リリースサイクルはエンジニアにとってガチャを引ける回数なので、これまでより多くの仮説検証を回せるようにしてプロダクトの価値を引き出したいと思っています。
リリースサイクルを月次から日次に
体制面について
体制面では、半期ごとキックオフを開催し今回の改善内容と今後目指すプロダクトについて話をさせてもらい開発だけでなく経営、セールス、マーケ、CSチームとの認識の共有が出来ました。直近で起こった取り組みでいうとリリースサイクルが見直されたことで会議体が定例のような1レーンではなく、プロジェクト単位で複数レーンで実施されるようになりました。
技術面について
デプロイ時間に関しては改善しましたが、以下のような部分についてはまだまだ改善の余地があると思います。

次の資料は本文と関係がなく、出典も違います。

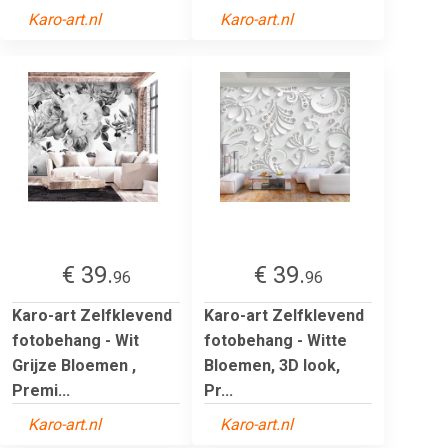
Karo-art.nl
Karo-art.nl
€ 39.
€ 39.
96
96
Karo-art Zelfklevend
Karo-art Zelfklevend
fotobehang - Wit
fotobehang - Witte
Grijze Bloemen ,
Bloemen, 3D look,
Premi...
Pr...
Karo-art.nl
Karo-art.nl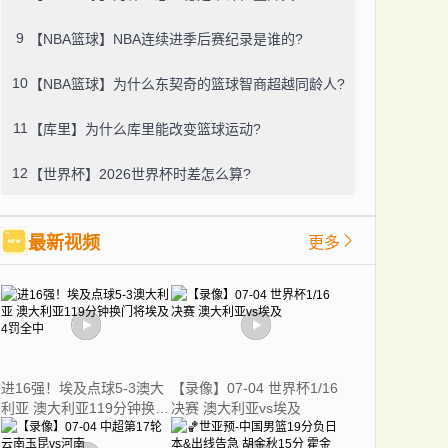
9
【NBA篮球】NBA连续进季后赛纪录是谁的?
10
【NBA篮球】为什么东契奇的篮球智商超越同龄人?
11
【库里】为什么库里能改变篮球运动?
12
【世界杯】2026世界杯时差怎么算?
最新视频
更多
进16强！埃及点球5-3澳大
【录像】07-04 世界杯1/16
利亚 澳大利亚119分钟换门
决赛 澳大利亚vs埃及
将埃及4罚全中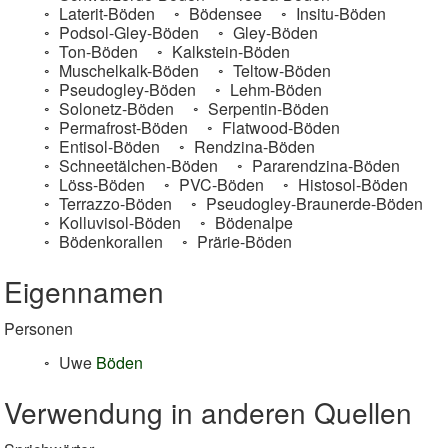
Laterit-Böden
Bödensee
Insitu-Böden
Podsol-Gley-Böden
Gley-Böden
Ton-Böden
Kalkstein-Böden
Muschelkalk-Böden
Teltow-Böden
Pseudogley-Böden
Lehm-Böden
Solonetz-Böden
Serpentin-Böden
Permafrost-Böden
Flatwood-Böden
Entisol-Böden
Rendzina-Böden
Schneetälchen-Böden
Pararendzina-Böden
Löss-Böden
PVC-Böden
Histosol-Böden
Terrazzo-Böden
Pseudogley-Braunerde-Böden
Kolluvisol-Böden
Bödenalpe
Bödenkorallen
Prärie-Böden
Eigennamen
Personen
Uwe
Böden
Verwendung in anderen Quellen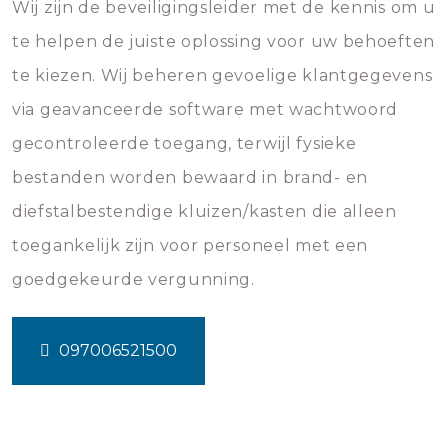
Wij zijn de beveiligingsleider met de kennis om u
te helpen de juiste oplossing voor uw behoeften
te kiezen. Wij beheren gevoelige klantgegevens
via geavanceerde software met wachtwoord
gecontroleerde toegang, terwijl fysieke
bestanden worden bewaard in brand- en
diefstalbestendige kluizen/kasten die alleen
toegankelijk zijn voor personeel met een
goedgekeurde vergunning.
097006521500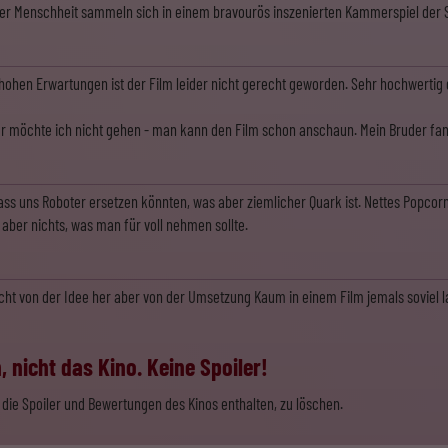
er Menschheit sammeln sich in einem bravourös inszenierten Kammerspiel der S
hen Erwartungen ist der Film leider nicht gerecht geworden. Sehr hochwertig 
r möchte ich nicht gehen - man kann den Film schon anschaun. Mein Bruder fand
 dass uns Roboter ersetzen könnten, was aber ziemlicher Quark ist. Nettes Popcorn
 aber nichts, was man für voll nehmen sollte.
nicht von der Idee her aber von der Umsetzung Kaum in einem Film jemals soviel l
 nicht das Kino. Keine Spoiler!
die Spoiler und Bewertungen des Kinos enthalten, zu löschen.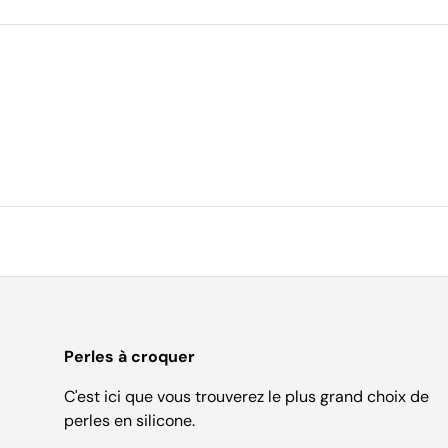
Perles à croquer
C'est ici que vous trouverez le plus grand choix de
perles en silicone.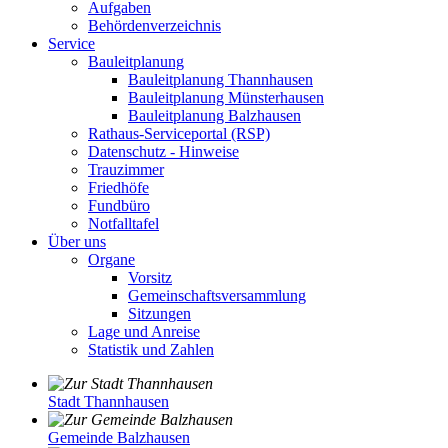
Aufgaben
Behördenverzeichnis
Service
Bauleitplanung
Bauleitplanung Thannhausen
Bauleitplanung Münsterhausen
Bauleitplanung Balzhausen
Rathaus-Serviceportal (RSP)
Datenschutz - Hinweise
Trauzimmer
Friedhöfe
Fundbüro
Notfalltafel
Über uns
Organe
Vorsitz
Gemeinschaftsversammlung
Sitzungen
Lage und Anreise
Statistik und Zahlen
Stadt Thannhausen
Gemeinde Balzhausen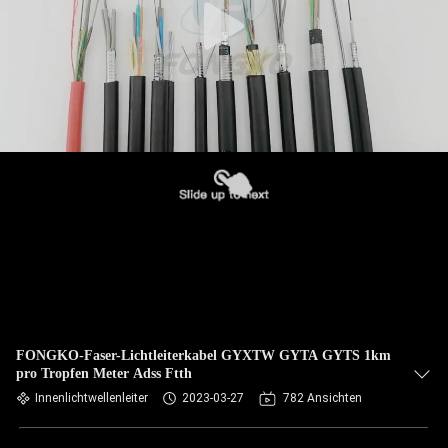
FONGKO-Faser-Lichtleiterkabel GYXTW GYTA GYTS 1km
pro Tropfen Meter Adss Ftth
Innenlichtwellenleiter
2023-03-27
782 Ansichten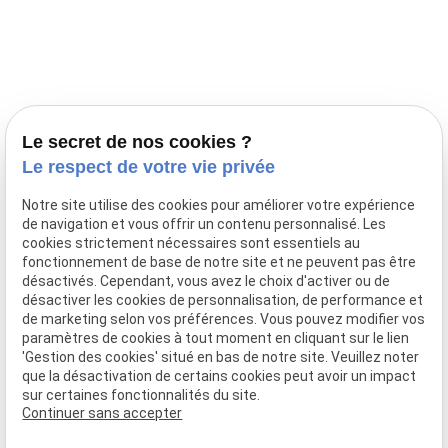
Prestations
Nos portées
Ils nous ont fait confiance
Le bien-être de votre animal
Le secret de nos cookies ?
Pensions
Le respect de votre vie privée
Téléphone
Notre site utilise des cookies pour améliorer votre expérience
de navigation et vous offrir un contenu personnalisé. Les
03 28 68 82 00
cookies strictement nécessaires sont essentiels au
06 80 84 45 90
fonctionnement de base de notre site et ne peuvent pas être
Adresse
désactivés. Cependant, vous avez le choix d'activer ou de
désactiver les cookies de personnalisation, de performance et
10, chemin de Cassel
de marketing selon vos préférences. Vous pouvez modifier vos
59470 BOLLEZEELE
paramètres de cookies à tout moment en cliquant sur le lien
Horaires
'Gestion des cookies' situé en bas de notre site. Veuillez noter
que la désactivation de certains cookies peut avoir un impact
09:00 - 17:00
sur certaines fonctionnalités du site.
Lundi - Samedi
Continuer sans accepter
Réseaux sociaux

・Blue-Green Deployment で承認デプロイもメンテナンス時間も無くす
・Feature Toggle でブランチ運用でのコンフリクトやマージ待ち無くす
・Canary Release でクライアントハレーションを少なく機能届ける
技術的にも面白い取り組みだと思うのでコツコツと今回構築したデプロイ基盤を改善しながら、プロダクトブログで紹介できれば良いなと思います 💪
—
そんな Geppo を一緒に改善したいエンジニア絶賛募集中ですので、気になる方は以下の募集要項か Twitter などで声かけてもらえると嬉しいです!
この記事が気に入ったらサポートをしてみませんか?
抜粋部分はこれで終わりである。